El ejercicio del poder no parece desgastar en la ONCE. La agrupación que, con unas u otras siglas, lleva al frente de la organización de ciegos desde sus primeras elecciones democráticas en 1982, arrasó nuevamente en las urnas el pasado martes. El presidente desde 1989, José María Arroyo, seguirá con toda probabilidad en el cargo los próximos cuatro años.Arroyo, un burgalés de 47 años que logró remontar una escolarización tardía hasta licenciarse en Derecho por Deusto, ofrece una explicación contundente para su abultada victoria: "Los ciegos no son tontos". Contra algunas corrientes de oposición partidarias de extender los beneficios del cupón a otras organizaciones sociales, el presidente se erige en adalid de su restricción a los ciegos: "El juego no puede resolver los problemas de dos millones de discapacitados", asegura. "No podemos salir media España a venderle cupones a la otra media".

Pregunta. No parecen tener ustedes una oposición significativa. ¿No será la ONCE una especie de democracia a la mexicana?

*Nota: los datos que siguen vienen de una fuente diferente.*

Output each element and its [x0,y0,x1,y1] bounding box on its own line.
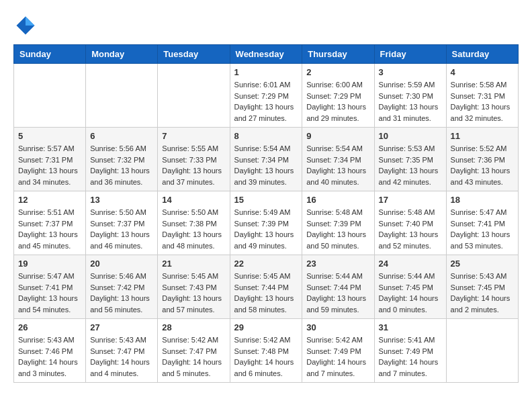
calendar-cell [446,319,518,383]
calendar-cell: 16Sunrise: 5:48 AMSunset: 7:39 PMDayligh… [302,191,374,255]
calendar-cell: 1Sunrise: 6:01 AMSunset: 7:29 PMDaylight… [230,64,302,128]
day-number: 4 [451,67,514,77]
calendar-cell: 30Sunrise: 5:42 AMSunset: 7:49 PMDayligh… [302,319,374,383]
day-number: 30 [306,322,369,332]
day-number: 20 [90,259,153,269]
svg-marker-1 [26,17,35,26]
cell-content: Sunrise: 5:44 AMSunset: 7:44 PMDaylight:… [306,271,369,315]
day-number: 12 [18,195,81,205]
calendar-cell: 9Sunrise: 5:54 AMSunset: 7:34 PMDaylight… [302,128,374,191]
weekday-header: Friday [374,45,446,64]
logo [13,13,42,38]
calendar-cell: 8Sunrise: 5:54 AMSunset: 7:34 PMDaylight… [230,128,302,191]
weekday-header: Saturday [446,45,518,64]
page-header [13,13,519,38]
day-number: 16 [306,195,369,205]
calendar-cell: 13Sunrise: 5:50 AMSunset: 7:37 PMDayligh… [86,191,158,255]
cell-content: Sunrise: 5:57 AMSunset: 7:31 PMDaylight:… [18,143,81,187]
calendar-table: SundayMondayTuesdayWednesdayThursdayFrid… [13,44,519,383]
calendar-cell: 4Sunrise: 5:58 AMSunset: 7:31 PMDaylight… [446,64,518,128]
day-number: 29 [234,322,298,332]
weekday-header: Tuesday [158,45,230,64]
day-number: 28 [162,322,225,332]
calendar-cell: 21Sunrise: 5:45 AMSunset: 7:43 PMDayligh… [158,255,230,319]
calendar-cell: 26Sunrise: 5:43 AMSunset: 7:46 PMDayligh… [14,319,86,383]
cell-content: Sunrise: 5:48 AMSunset: 7:40 PMDaylight:… [379,207,442,251]
day-number: 14 [162,195,225,205]
calendar-cell [14,64,86,128]
day-number: 23 [306,259,369,269]
calendar-cell: 12Sunrise: 5:51 AMSunset: 7:37 PMDayligh… [14,191,86,255]
calendar-cell: 10Sunrise: 5:53 AMSunset: 7:35 PMDayligh… [374,128,446,191]
cell-content: Sunrise: 5:46 AMSunset: 7:42 PMDaylight:… [90,271,153,315]
day-number: 2 [306,67,369,77]
calendar-week-row: 1Sunrise: 6:01 AMSunset: 7:29 PMDaylight… [14,64,519,128]
calendar-cell: 5Sunrise: 5:57 AMSunset: 7:31 PMDaylight… [14,128,86,191]
day-number: 22 [234,259,298,269]
day-number: 7 [162,131,225,141]
calendar-cell: 14Sunrise: 5:50 AMSunset: 7:38 PMDayligh… [158,191,230,255]
weekday-header: Sunday [14,45,86,64]
cell-content: Sunrise: 5:50 AMSunset: 7:37 PMDaylight:… [90,207,153,251]
cell-content: Sunrise: 5:44 AMSunset: 7:45 PMDaylight:… [379,271,442,315]
calendar-cell: 31Sunrise: 5:41 AMSunset: 7:49 PMDayligh… [374,319,446,383]
calendar-cell: 3Sunrise: 5:59 AMSunset: 7:30 PMDaylight… [374,64,446,128]
cell-content: Sunrise: 5:42 AMSunset: 7:47 PMDaylight:… [162,334,225,379]
day-number: 15 [234,195,298,205]
cell-content: Sunrise: 5:45 AMSunset: 7:43 PMDaylight:… [162,271,225,315]
cell-content: Sunrise: 5:45 AMSunset: 7:44 PMDaylight:… [234,271,298,315]
cell-content: Sunrise: 6:00 AMSunset: 7:29 PMDaylight:… [306,79,369,124]
calendar-cell: 27Sunrise: 5:43 AMSunset: 7:47 PMDayligh… [86,319,158,383]
calendar-cell [158,64,230,128]
day-number: 24 [379,259,442,269]
calendar-cell: 29Sunrise: 5:42 AMSunset: 7:48 PMDayligh… [230,319,302,383]
cell-content: Sunrise: 6:01 AMSunset: 7:29 PMDaylight:… [234,79,298,124]
calendar-cell: 11Sunrise: 5:52 AMSunset: 7:36 PMDayligh… [446,128,518,191]
day-number: 26 [18,322,81,332]
calendar-cell: 24Sunrise: 5:44 AMSunset: 7:45 PMDayligh… [374,255,446,319]
day-number: 21 [162,259,225,269]
cell-content: Sunrise: 5:54 AMSunset: 7:34 PMDaylight:… [234,143,298,187]
day-number: 1 [234,67,298,77]
cell-content: Sunrise: 5:42 AMSunset: 7:48 PMDaylight:… [234,334,298,379]
cell-content: Sunrise: 5:59 AMSunset: 7:30 PMDaylight:… [379,79,442,124]
logo-icon [13,13,38,38]
day-number: 5 [18,131,81,141]
calendar-cell: 22Sunrise: 5:45 AMSunset: 7:44 PMDayligh… [230,255,302,319]
cell-content: Sunrise: 5:52 AMSunset: 7:36 PMDaylight:… [451,143,514,187]
cell-content: Sunrise: 5:55 AMSunset: 7:33 PMDaylight:… [162,143,225,187]
calendar-week-row: 19Sunrise: 5:47 AMSunset: 7:41 PMDayligh… [14,255,519,319]
day-number: 8 [234,131,298,141]
day-number: 19 [18,259,81,269]
calendar-cell: 2Sunrise: 6:00 AMSunset: 7:29 PMDaylight… [302,64,374,128]
cell-content: Sunrise: 5:43 AMSunset: 7:45 PMDaylight:… [451,271,514,315]
cell-content: Sunrise: 5:47 AMSunset: 7:41 PMDaylight:… [18,271,81,315]
cell-content: Sunrise: 5:51 AMSunset: 7:37 PMDaylight:… [18,207,81,251]
calendar-cell: 28Sunrise: 5:42 AMSunset: 7:47 PMDayligh… [158,319,230,383]
calendar-cell: 20Sunrise: 5:46 AMSunset: 7:42 PMDayligh… [86,255,158,319]
day-number: 17 [379,195,442,205]
day-number: 10 [379,131,442,141]
calendar-cell: 19Sunrise: 5:47 AMSunset: 7:41 PMDayligh… [14,255,86,319]
day-number: 25 [451,259,514,269]
calendar-cell: 18Sunrise: 5:47 AMSunset: 7:41 PMDayligh… [446,191,518,255]
calendar-cell: 6Sunrise: 5:56 AMSunset: 7:32 PMDaylight… [86,128,158,191]
weekday-header: Thursday [302,45,374,64]
cell-content: Sunrise: 5:49 AMSunset: 7:39 PMDaylight:… [234,207,298,251]
weekday-header: Monday [86,45,158,64]
cell-content: Sunrise: 5:43 AMSunset: 7:46 PMDaylight:… [18,334,81,379]
calendar-week-row: 26Sunrise: 5:43 AMSunset: 7:46 PMDayligh… [14,319,519,383]
calendar-cell: 15Sunrise: 5:49 AMSunset: 7:39 PMDayligh… [230,191,302,255]
cell-content: Sunrise: 5:47 AMSunset: 7:41 PMDaylight:… [451,207,514,251]
calendar-cell: 25Sunrise: 5:43 AMSunset: 7:45 PMDayligh… [446,255,518,319]
cell-content: Sunrise: 5:50 AMSunset: 7:38 PMDaylight:… [162,207,225,251]
cell-content: Sunrise: 5:43 AMSunset: 7:47 PMDaylight:… [90,334,153,379]
weekday-header: Wednesday [230,45,302,64]
day-number: 18 [451,195,514,205]
calendar-week-row: 12Sunrise: 5:51 AMSunset: 7:37 PMDayligh… [14,191,519,255]
calendar-cell: 7Sunrise: 5:55 AMSunset: 7:33 PMDaylight… [158,128,230,191]
day-number: 9 [306,131,369,141]
day-number: 31 [379,322,442,332]
calendar-header-row: SundayMondayTuesdayWednesdayThursdayFrid… [14,45,519,64]
cell-content: Sunrise: 5:53 AMSunset: 7:35 PMDaylight:… [379,143,442,187]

Respuesta. Creo que no. Nuestros resultados no se basan en miedos ni influencias, sino en hechos. No hay más que ver cómo vivía el colectivo de la ONCE en 1982, y lo mucho que ha avanzado en su integración social. Los ciegos no son tontos, no quieren renunciar a su nivel actual de bienestar a cambio de utopías. En los últimos cuatro años ha habido dos miembros de la oposición entre los 15 del consejo general. Los respeto personalmente, pero creo que no han sabido aprovechar estos años para transmitir un mensaje creíble para los afiliados.

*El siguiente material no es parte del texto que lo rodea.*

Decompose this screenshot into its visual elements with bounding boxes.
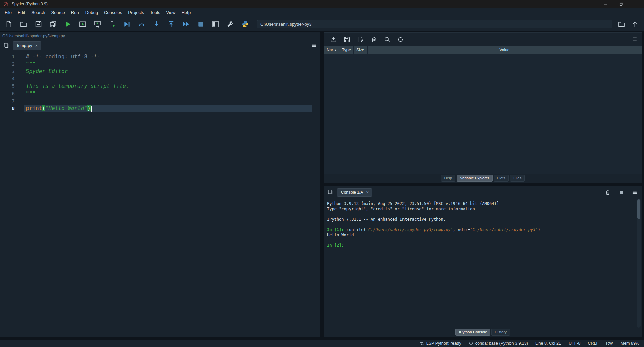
- lsp-status-label: LSP Python: ready: [426, 341, 461, 346]
- close-button[interactable]: [629, 0, 644, 8]
- cursor-position-status: Line 8, Col 21: [535, 341, 561, 346]
- statusbar-items: LSP Python: readyconda: base (Python 3.9…: [420, 341, 644, 346]
- remove-all-variables-button[interactable]: [603, 188, 612, 196]
- code-token: Spyder Editor: [26, 68, 68, 74]
- editor-line-6[interactable]: 6""": [0, 90, 320, 97]
- refresh-variables-button[interactable]: [395, 34, 406, 44]
- continue-execution-button[interactable]: [179, 19, 192, 30]
- pages-icon: [328, 189, 333, 195]
- python-icon: [241, 21, 249, 28]
- column-header-value[interactable]: Value: [368, 46, 642, 54]
- run-cell-advance-button[interactable]: [91, 19, 104, 30]
- run-file-button[interactable]: [61, 19, 74, 30]
- console-tab[interactable]: Console 1/A ×: [337, 188, 372, 197]
- menu-debug[interactable]: Debug: [82, 10, 101, 15]
- code-token: """: [26, 90, 36, 97]
- console-scrollbar[interactable]: [637, 199, 641, 328]
- column-header-type[interactable]: Type: [339, 46, 354, 54]
- pane-tab-files[interactable]: Files: [510, 175, 525, 182]
- menu-file[interactable]: File: [2, 10, 15, 15]
- code-text-3: Spyder Editor: [24, 68, 312, 75]
- spyder-logo-icon: [3, 2, 8, 7]
- console-token: In [1]:: [327, 227, 346, 232]
- remove-variable-button[interactable]: [368, 34, 379, 44]
- editor-line-2[interactable]: 2""": [0, 60, 320, 68]
- pane-tab-plots[interactable]: Plots: [494, 175, 509, 182]
- run-selection-icon: [109, 21, 116, 28]
- line-number-1: 1: [0, 53, 24, 60]
- menu-search[interactable]: Search: [28, 10, 48, 15]
- import-data-button[interactable]: [328, 34, 339, 44]
- run-cell-button[interactable]: [76, 19, 89, 30]
- console-scrollbar-thumb[interactable]: [637, 199, 640, 219]
- menu-projects[interactable]: Projects: [125, 10, 147, 15]
- menu-view[interactable]: View: [163, 10, 178, 15]
- variable-table-body[interactable]: [324, 54, 642, 174]
- menu-help[interactable]: Help: [178, 10, 194, 15]
- window-title: Spyder (Python 3.9): [12, 2, 48, 6]
- browse-tabs-button[interactable]: [2, 41, 11, 49]
- menu-run[interactable]: Run: [68, 10, 82, 15]
- column-header-name[interactable]: Nar▲: [324, 46, 339, 54]
- run-icon: [64, 21, 71, 28]
- restore-button[interactable]: [613, 0, 629, 8]
- run-selection-button[interactable]: [106, 19, 118, 30]
- menu-source[interactable]: Source: [48, 10, 68, 15]
- python-path-manager-button[interactable]: [238, 19, 251, 30]
- interrupt-kernel-button[interactable]: [617, 188, 626, 196]
- working-directory-input[interactable]: [257, 20, 612, 28]
- maximize-pane-button[interactable]: [209, 19, 222, 30]
- variable-table-header: Nar▲TypeSizeValue: [324, 46, 642, 54]
- menu-consoles[interactable]: Consoles: [101, 10, 125, 15]
- console-line-9: In [2]:: [327, 243, 635, 248]
- editor-line-7[interactable]: 7: [0, 97, 320, 105]
- step-into-icon: [153, 21, 160, 28]
- console-options-menu-button[interactable]: [630, 188, 639, 196]
- pane-tab-ipython-console[interactable]: IPython Console: [455, 329, 490, 336]
- code-token: ): [87, 105, 91, 111]
- editor-line-5[interactable]: 5This is a temporary script file.: [0, 82, 320, 90]
- column-header-size[interactable]: Size: [354, 46, 368, 54]
- editor-line-3[interactable]: 3Spyder Editor: [0, 68, 320, 75]
- save-all-button[interactable]: [47, 19, 59, 30]
- win-close-icon: [634, 2, 639, 6]
- debug-file-button[interactable]: [120, 19, 133, 30]
- console-token: runfile(: [346, 227, 366, 232]
- pane-tab-history[interactable]: History: [491, 329, 510, 336]
- menu-tools[interactable]: Tools: [147, 10, 163, 15]
- code-text-1: # -*- coding: utf-8 -*-: [24, 53, 312, 60]
- pane-tab-variable-explorer[interactable]: Variable Explorer: [457, 175, 492, 182]
- editor-options-menu-button[interactable]: [310, 41, 318, 49]
- save-file-button[interactable]: [32, 19, 45, 30]
- run-current-line-button[interactable]: [135, 19, 148, 30]
- step-into-button[interactable]: [150, 19, 163, 30]
- close-tab-icon[interactable]: ×: [35, 44, 38, 47]
- editor-tab-temp-py[interactable]: temp.py ×: [13, 41, 41, 50]
- console-token: IPython 7.31.1 -- An enhanced Interactiv…: [327, 217, 446, 222]
- close-console-tab-icon[interactable]: ×: [366, 191, 369, 194]
- console-output[interactable]: Python 3.9.13 (main, Aug 25 2022, 23:51:…: [324, 198, 642, 328]
- step-return-button[interactable]: [165, 19, 177, 30]
- editor-line-4[interactable]: 4: [0, 75, 320, 82]
- minimize-button[interactable]: [598, 0, 613, 8]
- menu-edit[interactable]: Edit: [15, 10, 28, 15]
- search-variable-button[interactable]: [381, 34, 393, 44]
- console-line-8: [327, 238, 635, 243]
- pane-tab-help[interactable]: Help: [441, 175, 456, 182]
- variable-explorer-options-button[interactable]: [630, 35, 639, 43]
- editor-line-8[interactable]: 8print("Hello World"): [0, 105, 320, 112]
- run-cell-icon: [79, 21, 86, 28]
- save-data-as-button[interactable]: [355, 34, 366, 44]
- save-data-button[interactable]: [341, 34, 353, 44]
- open-file-button[interactable]: [17, 19, 30, 30]
- stop-debugging-button[interactable]: [194, 19, 207, 30]
- browse-console-tabs-button[interactable]: [326, 188, 335, 196]
- column-header-label: Value: [500, 48, 510, 52]
- editor-line-1[interactable]: 1# -*- coding: utf-8 -*-: [0, 53, 320, 60]
- parent-directory-button[interactable]: [629, 19, 640, 30]
- new-file-button[interactable]: [2, 19, 15, 30]
- browse-working-directory-button[interactable]: [615, 19, 627, 30]
- preferences-button[interactable]: [224, 19, 236, 30]
- window-controls: [598, 0, 644, 8]
- editor-code-area[interactable]: 1# -*- coding: utf-8 -*-2"""3Spyder Edit…: [0, 50, 320, 337]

P. ¿Por qué no es creíble?

R. Los afiliados no quieren hacer una macroorganización de ciegos, discapacitados, minusválidos, parados y no sé qué más, como propugna parte de la oposición. La ONCE es una organización de y para ciegos, y los ciegos han asumido siempre su dirección. Los afiliados no han querido cambiar eso y no es egoísmo: es que si se reparte lo que hay entre dos millones de discapacitados, en vez de entre las 50.000 familias de ciegos actuales, lo que repartimos es miseria.

P. Ustedes han hablado de "riesgos importantes" que se ciernen sobre los ingresos por la venta del cupón.

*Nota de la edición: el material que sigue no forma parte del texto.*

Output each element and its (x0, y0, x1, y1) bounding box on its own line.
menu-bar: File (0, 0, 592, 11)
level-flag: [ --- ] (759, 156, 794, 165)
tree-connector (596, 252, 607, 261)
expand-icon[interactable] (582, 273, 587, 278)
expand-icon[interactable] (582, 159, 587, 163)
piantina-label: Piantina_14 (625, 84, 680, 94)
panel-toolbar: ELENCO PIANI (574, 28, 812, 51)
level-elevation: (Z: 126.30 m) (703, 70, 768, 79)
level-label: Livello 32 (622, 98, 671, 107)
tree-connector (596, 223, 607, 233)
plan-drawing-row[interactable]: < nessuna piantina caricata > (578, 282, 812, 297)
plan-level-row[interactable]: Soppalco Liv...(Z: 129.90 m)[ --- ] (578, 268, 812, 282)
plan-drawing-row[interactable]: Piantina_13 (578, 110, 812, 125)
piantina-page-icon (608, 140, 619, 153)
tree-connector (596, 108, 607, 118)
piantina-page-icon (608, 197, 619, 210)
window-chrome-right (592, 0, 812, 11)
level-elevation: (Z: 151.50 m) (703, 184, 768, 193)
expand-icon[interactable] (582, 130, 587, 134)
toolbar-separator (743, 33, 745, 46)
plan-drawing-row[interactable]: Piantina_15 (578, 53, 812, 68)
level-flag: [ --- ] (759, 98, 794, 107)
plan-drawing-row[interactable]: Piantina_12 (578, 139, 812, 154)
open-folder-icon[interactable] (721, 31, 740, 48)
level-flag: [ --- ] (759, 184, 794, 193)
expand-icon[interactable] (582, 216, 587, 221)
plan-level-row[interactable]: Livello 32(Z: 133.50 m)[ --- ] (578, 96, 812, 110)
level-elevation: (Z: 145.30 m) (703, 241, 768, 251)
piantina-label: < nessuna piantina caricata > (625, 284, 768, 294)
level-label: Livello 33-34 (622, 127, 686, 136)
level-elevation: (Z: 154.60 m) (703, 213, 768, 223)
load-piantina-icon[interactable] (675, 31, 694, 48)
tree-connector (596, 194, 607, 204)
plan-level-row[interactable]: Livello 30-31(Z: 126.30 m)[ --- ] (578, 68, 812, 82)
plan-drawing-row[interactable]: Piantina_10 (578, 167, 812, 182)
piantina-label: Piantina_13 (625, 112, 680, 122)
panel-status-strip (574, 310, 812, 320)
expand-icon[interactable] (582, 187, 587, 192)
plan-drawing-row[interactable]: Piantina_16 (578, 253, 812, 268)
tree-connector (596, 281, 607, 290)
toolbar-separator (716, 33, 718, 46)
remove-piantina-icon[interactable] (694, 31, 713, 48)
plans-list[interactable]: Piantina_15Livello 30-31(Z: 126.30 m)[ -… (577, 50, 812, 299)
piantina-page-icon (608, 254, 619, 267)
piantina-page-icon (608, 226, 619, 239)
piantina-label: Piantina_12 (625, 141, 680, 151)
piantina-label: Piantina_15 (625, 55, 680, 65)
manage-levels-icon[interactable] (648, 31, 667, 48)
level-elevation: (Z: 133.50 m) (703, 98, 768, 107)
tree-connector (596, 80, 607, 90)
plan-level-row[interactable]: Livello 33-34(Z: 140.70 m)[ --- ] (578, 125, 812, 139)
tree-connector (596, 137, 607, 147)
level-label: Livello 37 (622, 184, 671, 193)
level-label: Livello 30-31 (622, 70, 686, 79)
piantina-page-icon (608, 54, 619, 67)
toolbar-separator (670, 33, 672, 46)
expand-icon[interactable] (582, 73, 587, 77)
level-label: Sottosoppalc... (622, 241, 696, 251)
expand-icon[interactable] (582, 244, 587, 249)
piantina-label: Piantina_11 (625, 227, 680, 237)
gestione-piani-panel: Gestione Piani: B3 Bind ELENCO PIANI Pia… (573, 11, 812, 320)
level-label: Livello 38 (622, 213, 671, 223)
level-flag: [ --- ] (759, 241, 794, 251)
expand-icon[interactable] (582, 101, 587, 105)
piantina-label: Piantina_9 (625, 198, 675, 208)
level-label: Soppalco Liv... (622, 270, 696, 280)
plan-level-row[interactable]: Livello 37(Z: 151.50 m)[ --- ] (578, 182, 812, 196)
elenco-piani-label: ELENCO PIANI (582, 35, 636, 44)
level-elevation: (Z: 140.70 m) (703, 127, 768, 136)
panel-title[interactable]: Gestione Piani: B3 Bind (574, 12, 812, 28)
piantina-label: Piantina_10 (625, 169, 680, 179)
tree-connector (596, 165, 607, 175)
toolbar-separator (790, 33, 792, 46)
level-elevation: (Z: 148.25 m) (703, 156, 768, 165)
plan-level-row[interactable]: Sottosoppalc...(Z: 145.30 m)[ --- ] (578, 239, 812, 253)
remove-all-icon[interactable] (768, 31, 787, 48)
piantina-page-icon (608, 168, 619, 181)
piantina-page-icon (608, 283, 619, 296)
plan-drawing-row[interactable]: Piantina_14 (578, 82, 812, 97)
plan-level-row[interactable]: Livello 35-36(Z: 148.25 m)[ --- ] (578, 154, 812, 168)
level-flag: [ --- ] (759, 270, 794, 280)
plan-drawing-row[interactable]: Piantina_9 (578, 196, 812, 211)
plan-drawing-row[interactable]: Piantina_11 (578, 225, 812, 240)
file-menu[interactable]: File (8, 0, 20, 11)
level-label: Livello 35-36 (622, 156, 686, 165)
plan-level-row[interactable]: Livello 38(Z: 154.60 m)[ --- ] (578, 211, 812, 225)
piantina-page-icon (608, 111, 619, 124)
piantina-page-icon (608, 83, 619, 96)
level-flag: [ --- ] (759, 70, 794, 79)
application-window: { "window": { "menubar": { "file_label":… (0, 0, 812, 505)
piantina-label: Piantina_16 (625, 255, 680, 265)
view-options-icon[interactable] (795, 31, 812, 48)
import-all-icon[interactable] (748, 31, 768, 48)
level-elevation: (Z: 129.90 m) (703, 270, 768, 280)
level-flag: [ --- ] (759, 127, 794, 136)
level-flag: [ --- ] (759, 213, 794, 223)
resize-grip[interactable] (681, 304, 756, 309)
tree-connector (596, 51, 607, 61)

R. El del juego es un mercado de gran inseguridad jurídica, con una fuerte desprotección legal. Las normas están diseminadas, carecen de coherencia orgánica. Cualquiera puede decir: si a los ciegos les va bien, ¿por qué no hacer una rifa de parados o de minusválidos? Pero esas rifas han llenado los bolsillos de algún organizador. Se han servido de discapacitados para llenarse los bolsillos y largarse a Suiza, como hicieron los dirigentes de Prodiecu. Esto no se debe producir en un Estado de derecho, independientemente de que haga o no competencia a la ONCE. ¡Es como si yo hiciera fotocopias de EL PAÍS y me pusiera a venderlas!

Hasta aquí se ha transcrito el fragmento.